Data in this exercise →

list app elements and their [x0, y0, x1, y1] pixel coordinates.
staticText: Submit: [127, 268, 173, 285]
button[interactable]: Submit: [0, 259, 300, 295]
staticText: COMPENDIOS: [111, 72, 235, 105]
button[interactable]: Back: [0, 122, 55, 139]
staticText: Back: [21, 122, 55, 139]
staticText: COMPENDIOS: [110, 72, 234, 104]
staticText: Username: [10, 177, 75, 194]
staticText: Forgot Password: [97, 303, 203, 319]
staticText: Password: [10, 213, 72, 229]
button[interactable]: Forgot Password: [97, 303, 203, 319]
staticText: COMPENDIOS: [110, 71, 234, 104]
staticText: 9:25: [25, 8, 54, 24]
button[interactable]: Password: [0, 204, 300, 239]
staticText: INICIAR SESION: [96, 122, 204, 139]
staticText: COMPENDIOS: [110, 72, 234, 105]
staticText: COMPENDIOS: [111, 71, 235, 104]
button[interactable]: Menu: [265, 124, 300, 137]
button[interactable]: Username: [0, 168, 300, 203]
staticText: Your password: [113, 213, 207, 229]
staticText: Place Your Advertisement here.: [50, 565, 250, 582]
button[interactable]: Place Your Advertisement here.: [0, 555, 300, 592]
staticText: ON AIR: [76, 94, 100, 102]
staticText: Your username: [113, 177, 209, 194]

What to work on → Your answer should be each line from the preceding material in which the word "here" occurs.

Answer section →
staticText: Place Your Advertisement here.: [50, 565, 250, 582]
button[interactable]: Place Your Advertisement here.: [0, 555, 300, 592]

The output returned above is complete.